Al-Imam Muhammad bin Ali bin Muhammad Al-Syaukani berkata : "Kebiasaan di sebagian negara mengenai perkumpulan atau pertemuan di masjid, rumah, diatas kubur untuk membaca Al-Qur'an yang pahalanya dihadiahkan kepada orang yang telah meninggal dunia tidak diragukan lagi hukumnya boleh (Jaiz), jika di dalamnya tidak terdapat kemaksiatan dan kemungkaran meskipun tidak ada penjelasan (secara dzahir) dari syari'at. Kegiatan melaksanakan perkumpulan itu pada dasarnya bukanlah sesuatu yang haram (muharram fi nafsih). Apalagi jika didalamnya diisi dengan kegiatan yang dapat menghasilkan ibadah seperti membaca Al-Qur'an atau lainnya. Dan tidaklah tercela menghadiahkan pahala membaca Al-Qur'an atau lainnya kepada orang yang telah meninggal dunia. Bahkan ada beberapa jenis bacaan yang didasarkan pada hadits shahih seperti "Bacalah surat Yasin kepada orang mati diantara kamu". Tidak ada bedanya apakah pembacaan surat Yasin tersebut dilakukan bersama sama didekat mayit atau diatas kuburnya, dan membaca Al-Qur'an secara keseluruhan atau sebagian, baik dilakukan di masjid atau di rumah.

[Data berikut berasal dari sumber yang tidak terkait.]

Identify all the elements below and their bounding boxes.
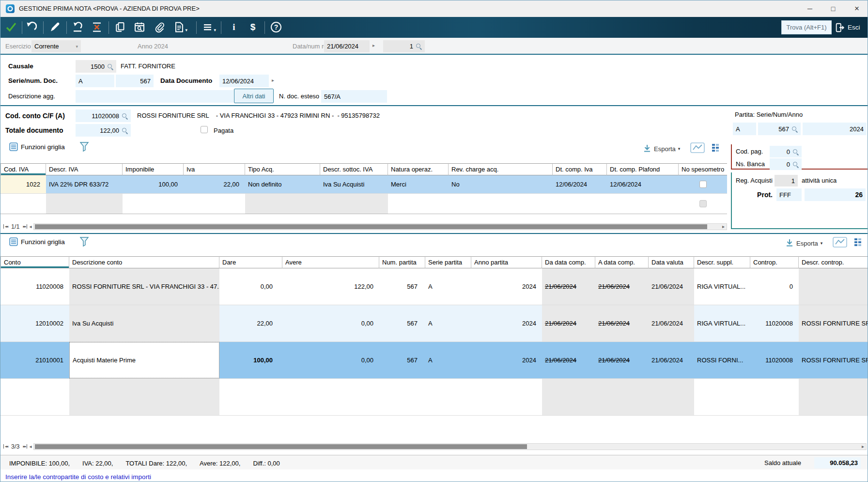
last-page-button[interactable]: ▸▸ bbox=[22, 224, 27, 229]
grid-functions-button[interactable]: Funzioni griglia bbox=[21, 143, 65, 151]
date-step-icon[interactable]: ▸ bbox=[372, 43, 375, 48]
copy-button[interactable] bbox=[112, 19, 128, 35]
column-header[interactable]: Da data comp. bbox=[542, 256, 595, 268]
export-button[interactable]: Esporta ▾ bbox=[643, 144, 680, 154]
column-header[interactable]: Natura operaz. bbox=[388, 163, 449, 175]
causale-field[interactable]: 1500 bbox=[76, 60, 116, 73]
last-page-button[interactable]: ▸▸ bbox=[22, 444, 27, 449]
column-header[interactable]: Descr. IVA bbox=[46, 163, 123, 175]
undo-button[interactable] bbox=[23, 19, 39, 35]
column-header[interactable]: Descr. controp. bbox=[799, 256, 868, 268]
horizontal-scrollbar[interactable]: ▸ bbox=[33, 223, 727, 230]
search-icon[interactable] bbox=[792, 149, 799, 155]
filter-funnel-icon[interactable] bbox=[79, 141, 89, 152]
attachments-button[interactable] bbox=[151, 19, 168, 35]
filter-funnel-icon[interactable] bbox=[79, 236, 89, 247]
cod-pag-field[interactable]: 0 bbox=[770, 146, 802, 157]
calendar-search-button[interactable] bbox=[131, 19, 148, 35]
cod-conto-field[interactable]: 11020008 bbox=[76, 109, 131, 122]
column-header[interactable]: No spesometro bbox=[679, 163, 727, 175]
confirm-button[interactable] bbox=[3, 19, 19, 35]
column-header[interactable]: Imponibile bbox=[123, 163, 184, 175]
column-header[interactable]: Dare bbox=[219, 256, 282, 268]
column-header[interactable]: Avere bbox=[282, 256, 379, 268]
column-header[interactable]: Descr. suppl. bbox=[694, 256, 750, 268]
column-header[interactable]: Serie partita bbox=[425, 256, 471, 268]
exit-button[interactable]: Esci bbox=[835, 21, 860, 34]
serie-doc-field[interactable]: A bbox=[76, 75, 114, 87]
num-doc-field[interactable]: 567 bbox=[116, 75, 154, 87]
totale-documento-field[interactable]: 122,00 bbox=[76, 124, 131, 137]
reg-acquisti-field[interactable]: 1 bbox=[775, 175, 798, 187]
scroll-left-icon[interactable]: ◂ bbox=[27, 224, 33, 229]
search-icon[interactable] bbox=[791, 126, 798, 132]
column-header[interactable]: Dt. comp. Plafond bbox=[607, 163, 679, 175]
grid-view-icon[interactable] bbox=[712, 143, 722, 152]
partita-serie-field[interactable]: A bbox=[733, 123, 756, 135]
currency-button[interactable]: $ bbox=[245, 19, 261, 35]
first-page-button[interactable]: ◂◂ bbox=[3, 444, 9, 449]
column-header[interactable]: Descrizione conto bbox=[69, 256, 219, 268]
partita-num-field[interactable]: 567 bbox=[758, 123, 801, 135]
data-reg-field[interactable]: 21/06/2024 bbox=[324, 40, 370, 52]
date-step-icon[interactable]: ▸ bbox=[272, 78, 274, 83]
close-button[interactable]: × bbox=[845, 0, 868, 17]
column-header[interactable]: Descr. sottoc. IVA bbox=[320, 163, 388, 175]
help-button[interactable]: ? bbox=[268, 19, 284, 35]
ns-banca-field[interactable]: 0 bbox=[770, 158, 802, 170]
edit-button[interactable] bbox=[46, 19, 63, 35]
column-header[interactable]: A data comp. bbox=[595, 256, 649, 268]
esercizio-select[interactable]: Corrente ▾ bbox=[31, 40, 81, 52]
partita-anno-field[interactable]: 2024 bbox=[803, 123, 867, 135]
table-row[interactable]: 11020008 ROSSI FORNITURE SRL - VIA FRANC… bbox=[0, 268, 868, 305]
prot-num-field[interactable]: 26 bbox=[805, 188, 866, 201]
chart-view-icon[interactable] bbox=[833, 237, 847, 248]
column-header[interactable]: Conto bbox=[0, 256, 69, 268]
altri-dati-button[interactable]: Altri dati bbox=[234, 89, 274, 103]
column-header[interactable]: Iva bbox=[184, 163, 245, 175]
maximize-button[interactable]: □ bbox=[822, 0, 844, 17]
scroll-left-icon[interactable]: ◂ bbox=[27, 444, 33, 449]
scroll-right-icon[interactable]: ▸ bbox=[860, 444, 866, 449]
first-page-button[interactable]: ◂◂ bbox=[3, 224, 9, 229]
info-button[interactable]: i bbox=[226, 19, 242, 35]
table-row[interactable] bbox=[0, 194, 727, 214]
column-header[interactable]: Anno partita bbox=[471, 256, 542, 268]
column-header[interactable]: Rev. charge acq. bbox=[449, 163, 553, 175]
export-button[interactable]: Esporta ▾ bbox=[785, 238, 822, 248]
column-header[interactable]: Tipo Acq. bbox=[245, 163, 320, 175]
grid-view-icon[interactable] bbox=[854, 238, 865, 247]
n-doc-esteso-field[interactable]: 567/A bbox=[321, 90, 387, 103]
pagata-checkbox[interactable] bbox=[201, 126, 208, 133]
data-documento-field[interactable]: 12/06/2024 bbox=[219, 75, 269, 87]
column-header[interactable]: Dt. comp. Iva bbox=[553, 163, 607, 175]
prot-serie-field[interactable]: FFF bbox=[776, 188, 802, 201]
table-row[interactable]: 21010001 Acquisti Materie Prime 100,00 0… bbox=[0, 342, 868, 379]
horizontal-scrollbar[interactable]: ▸ bbox=[33, 443, 867, 450]
search-icon[interactable] bbox=[122, 113, 128, 119]
scrollbar-thumb[interactable] bbox=[35, 444, 527, 449]
column-header[interactable]: Num. partita bbox=[379, 256, 425, 268]
num-reg-field[interactable]: 1 bbox=[383, 40, 425, 52]
revert-row-button[interactable] bbox=[69, 19, 86, 35]
chart-view-icon[interactable] bbox=[690, 142, 705, 153]
scrollbar-thumb[interactable] bbox=[35, 224, 707, 229]
table-row[interactable] bbox=[0, 379, 868, 416]
descrizione-agg-field[interactable] bbox=[76, 90, 233, 103]
table-row[interactable]: 12010002 Iva Su Acquisti 22,00 0,00 567 … bbox=[0, 305, 868, 342]
no-spesometro-checkbox[interactable] bbox=[699, 181, 707, 188]
editing-cell[interactable]: Acquisti Materie Prime bbox=[69, 342, 219, 378]
search-icon[interactable] bbox=[122, 127, 128, 134]
table-row[interactable]: 1022 IVA 22% DPR 633/72 100,00 22,00 Non… bbox=[0, 175, 727, 194]
column-header[interactable]: Data valuta bbox=[649, 256, 694, 268]
document-menu-button[interactable]: ▾ bbox=[171, 19, 187, 35]
minimize-button[interactable]: ─ bbox=[799, 0, 821, 17]
grid-functions-button[interactable]: Funzioni griglia bbox=[21, 238, 65, 246]
scroll-right-icon[interactable]: ▸ bbox=[720, 224, 727, 229]
column-header[interactable]: Cod. IVA bbox=[0, 163, 46, 175]
find-button[interactable]: Trova (Alt+F1) bbox=[781, 20, 832, 34]
menu-button[interactable]: ▾ bbox=[200, 19, 216, 35]
search-icon[interactable] bbox=[107, 63, 113, 70]
search-icon[interactable] bbox=[792, 161, 799, 168]
delete-row-button[interactable] bbox=[89, 19, 105, 35]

(Al-Rasa'il Al-Salafiyah, hal 46)
BUKAN BID'AH
Selanjutnya Al-Syaukani menyampaikan : "Para sahabat juga mengadakan perkumpulan di rumah-rumah mereka atau di dalam masjid, melagukan syair-syair, mendiskusikan hadist dan kemudian mereka makan dan minum, padahal di tengah-tengah mereka ada Nabi saw. Orang yang berpendapat bahwa melaksanakan perkumpulan yang di dalamnya tidak terdapat perbuatan-perbuatan haram adalah bid’ah, maka ia salah, karena sesungguhnya bid’ah adalah sesuatu yang dibuat-buat dalam masalah agama, sedangkan perkumpulan ini (semacam tahlil), tidak termasuk bid’ah (membuat ibadah baru)."
(Al-Rasa’il Al-Salafiyah, hal. 46)
MEMBACA AL-QUR'AN DAN DZIKIR
Rasulullah Shallallahu 'alaihi wa sallam bersabda : "Tidaklah suatu kaum berkumpul di satu rumah Allah, mereka membacakan kitabullah dan mempelajarinya, kecuali turun kepada mereka ketenangan, dan rahmat menyelimuti mereka, para malaikat mengelilingi mereka dan Allah memuji mereka di hadapan makhluk yang ada didekatnya. Barangsiapa yang kurang amalannya, maka nasabnya tidak mengangkatnya."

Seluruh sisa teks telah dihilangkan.